━━ DATA SHOWN

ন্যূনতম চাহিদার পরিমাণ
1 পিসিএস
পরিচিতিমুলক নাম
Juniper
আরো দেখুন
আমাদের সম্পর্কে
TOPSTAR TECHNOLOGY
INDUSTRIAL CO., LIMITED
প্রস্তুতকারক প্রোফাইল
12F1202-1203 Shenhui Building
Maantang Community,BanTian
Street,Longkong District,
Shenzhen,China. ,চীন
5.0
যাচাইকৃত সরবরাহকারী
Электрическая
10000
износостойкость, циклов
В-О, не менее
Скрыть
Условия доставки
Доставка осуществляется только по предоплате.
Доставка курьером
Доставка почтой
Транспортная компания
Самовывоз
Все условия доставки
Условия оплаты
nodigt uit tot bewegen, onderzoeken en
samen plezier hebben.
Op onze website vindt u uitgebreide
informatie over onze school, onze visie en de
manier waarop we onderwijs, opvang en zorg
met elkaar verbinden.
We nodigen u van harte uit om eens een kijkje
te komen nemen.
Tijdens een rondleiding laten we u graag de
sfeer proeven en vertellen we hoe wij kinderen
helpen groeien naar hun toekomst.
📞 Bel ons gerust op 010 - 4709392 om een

━━━━
━━ DATA SHOWN

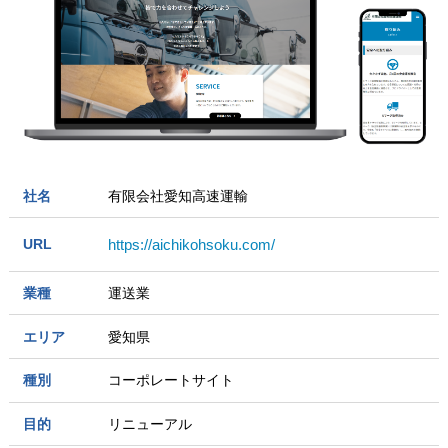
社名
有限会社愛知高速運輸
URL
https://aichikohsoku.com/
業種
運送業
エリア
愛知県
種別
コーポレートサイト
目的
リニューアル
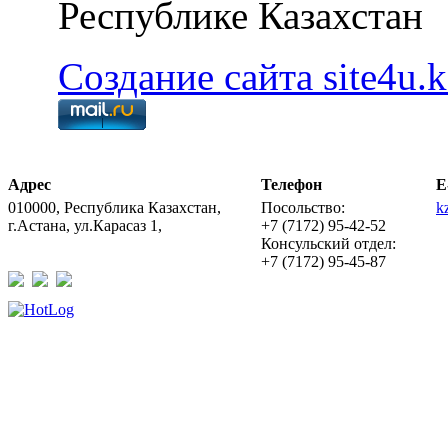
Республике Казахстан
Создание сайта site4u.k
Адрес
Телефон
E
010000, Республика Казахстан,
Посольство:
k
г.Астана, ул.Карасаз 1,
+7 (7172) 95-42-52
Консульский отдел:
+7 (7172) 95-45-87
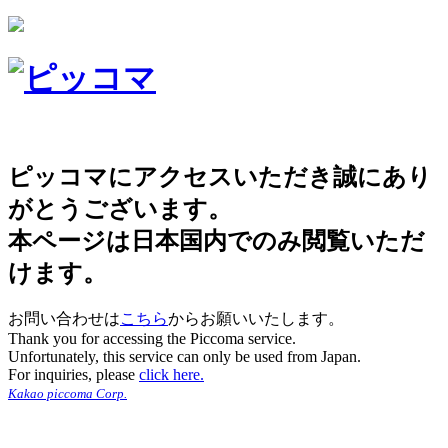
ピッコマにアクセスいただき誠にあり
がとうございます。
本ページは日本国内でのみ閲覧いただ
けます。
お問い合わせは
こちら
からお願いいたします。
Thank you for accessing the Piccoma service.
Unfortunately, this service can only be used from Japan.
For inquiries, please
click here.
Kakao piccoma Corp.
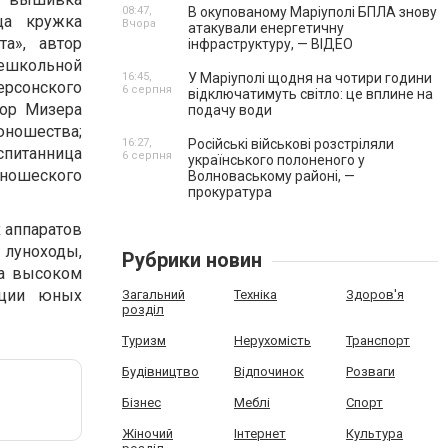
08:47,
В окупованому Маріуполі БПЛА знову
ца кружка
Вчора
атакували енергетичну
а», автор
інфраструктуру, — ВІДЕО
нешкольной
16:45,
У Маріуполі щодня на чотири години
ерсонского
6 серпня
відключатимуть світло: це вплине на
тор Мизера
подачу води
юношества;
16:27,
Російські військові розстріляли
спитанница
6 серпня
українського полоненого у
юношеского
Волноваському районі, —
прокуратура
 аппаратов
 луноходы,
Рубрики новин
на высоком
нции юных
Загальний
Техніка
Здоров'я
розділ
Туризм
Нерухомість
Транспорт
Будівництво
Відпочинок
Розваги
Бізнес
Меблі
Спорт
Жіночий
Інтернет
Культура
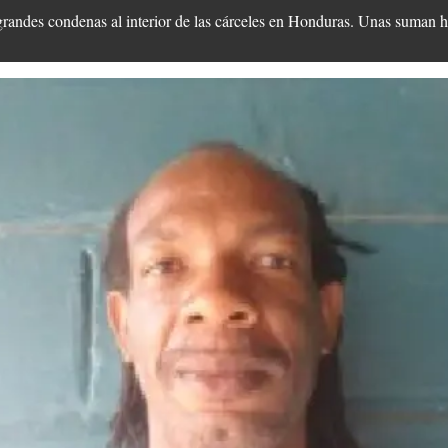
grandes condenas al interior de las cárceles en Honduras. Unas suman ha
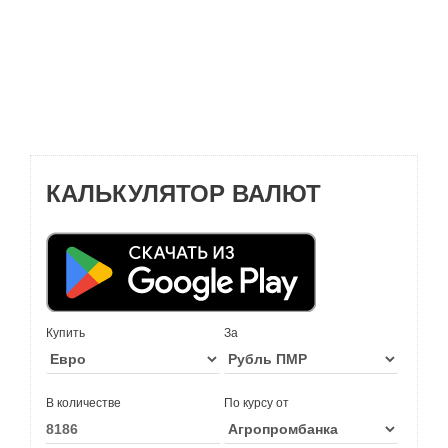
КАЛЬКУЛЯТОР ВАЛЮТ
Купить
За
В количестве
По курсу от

━━━━

=== WORK TASK ===
When a line of the records has the word "Казахстан", pick it out and copy it.

=== RESPONSE TO THE EXERCISE ===
Республике Казахстан
010000, Республика Казахстан,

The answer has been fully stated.